Château Perché Festival 2018 - Château d'Avrilly - Trévol - (c) Romane Kelecsenyi

Et nous avons finalement trouvé cet éden du festival : la serre chill du Camion Bazar où les gens dansaient le plus souvent assis, où on écoutait du Pink Floyd ou The Sound of Silence de Simon & Garfunkel. J'y suis resté jusque la fin pour ce premier soir. Bercée par une musique enivrante. J'ai retrouvé des visages, des sourires. Adi était là par exemple. Perdu et retrouvé. 

Et comme si le petit Poucet avait semé ses galets, tous les papillons se sont retrouvés. Claire me le dit, et je le sens : je suis rayonnante. Et dans mes rayons, je capte l'énergie des autres, celles qu'ils me donnent, me partage. Un baiser, une main qui se glisse dans la mienne. Zoé est emportée dans cette vague. Je peux sentir les émotions battre au bout des doigts, au bout des lèvres, dans le regard de tous. 

Et tant de regards, tant de visages me semblent familiers. Le camion bazar et son public sont devenus une petite famille. Ils sont là, présents, rassurants, enivrants. Il y a Bébère. Il y a Valentin. Il y a Rémy. Il y a Cécile. Et je rencontre Maverick. Déjà vus à la Coucool, aux Alterpaname ou bien au Karnasouk. Je ne sais plus. Nous aimons la fête et nous l'aimons autrement. 

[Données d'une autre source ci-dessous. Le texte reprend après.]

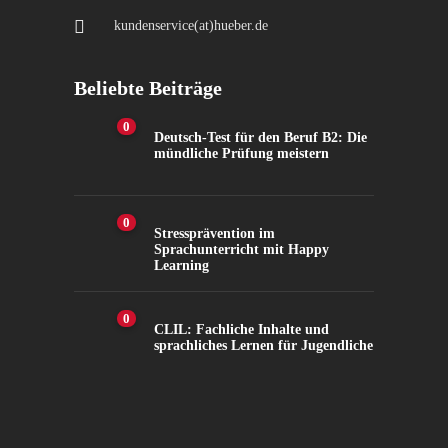
kundenservice(at)hueber.de
Beliebte Beiträge
0
Deutsch-Test für den Beruf B2: Die
mündliche Prüfung meistern
0
Stressprävention im
Sprachunterricht mit Happy
Learning
0
CLIL: Fachliche Inhalte und
sprachliches Lernen für Jugendliche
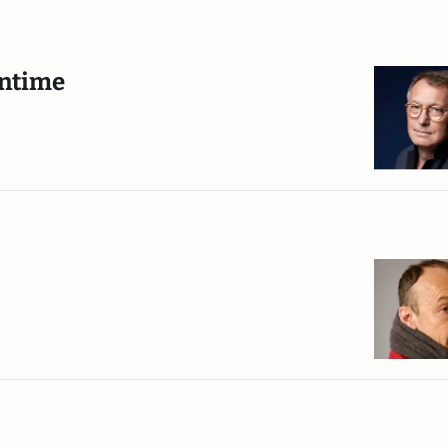
intime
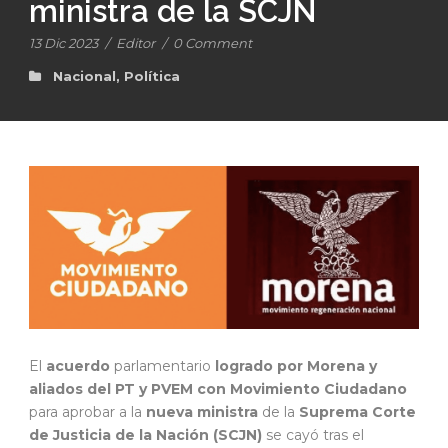
ministra de la SCJN
13 Dic 2023
/
Editor
/
0 Comment
Nacional
,
Política
El
acuerdo
parlamentario
logrado por Morena y
aliados del PT y PVEM con Movimiento Ciudadano
para aprobar a la
nueva ministra
de la
Suprema Corte
de Justicia de la Nación (SCJN)
se cayó tras el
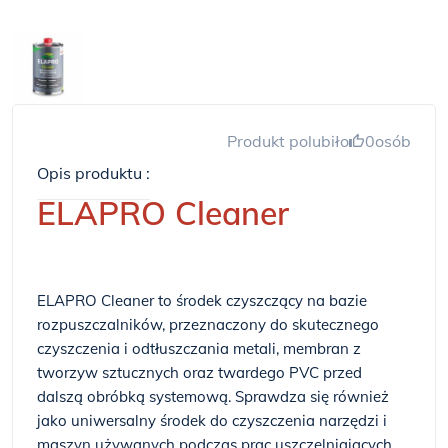
Produkt polubiło
0
osób
Opis produktu :
ELAPRO Cleaner
ELAPRO Cleaner to środek czyszczący na bazie
rozpuszczalników, przeznaczony do skutecznego
czyszczenia i odtłuszczania metali, membran z
tworzyw sztucznych oraz twardego PVC przed
dalszą obróbką systemową. Sprawdza się również
jako uniwersalny środek do czyszczenia narzędzi i
maszyn używanych podczas prac uszczelniających.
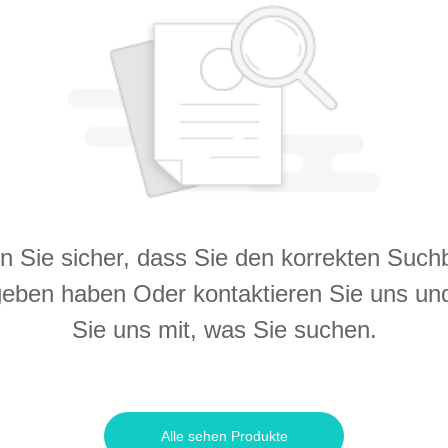
en Sie sicher, dass Sie den korrekten Suchb
eben haben Oder kontaktieren Sie uns und
Sie uns mit, was Sie suchen.
Alle sehen Produkte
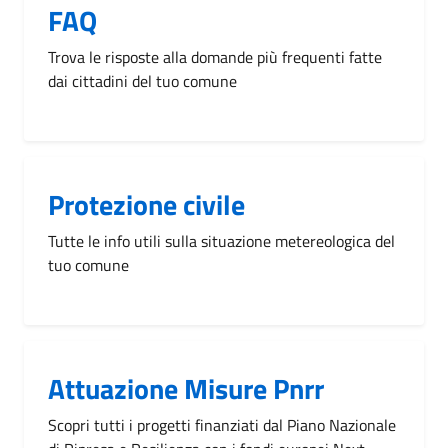
FAQ
Trova le risposte alla domande più frequenti fatte
dai cittadini del tuo comune
Protezione civile
Tutte le info utili sulla situazione metereologica del
tuo comune
Attuazione Misure Pnrr
Scopri tutti i progetti finanziati dal Piano Nazionale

François m'invite à danser et la danse m'emporte encore une fois. Puis je retourne tourbillonner plus en douceur entre les bras de ma sœur et de cet inconnu déjà connu. On se raconte nos vies. C'est la magie du chill. Nous sommes sincèrement curieux. On parle cinéma. Jurassic parc : vraiment ? Je n'ai malheureusement pas retenu le nom du film russe sur les souvenirs... Moi je te parle de Métamorphoses, incapable de retrouver le nom de Christophe Honoré. 

Zoé est amoureuse. Elle l'écrit. Et me le montre. Amoureuse, si belle. Delphine a envie de bouger. Maverick nous donne son prénom. Et son histoire. De câlins en baiser, il n'y a qu'un pas quand on se sent si bien. Ma sobriété n'a rien à voir avec mon ivresse émotionnelle. Je suis noyée. Je suis heureuse. Je suis sincère. Je suis confiante. Polyamoureuse.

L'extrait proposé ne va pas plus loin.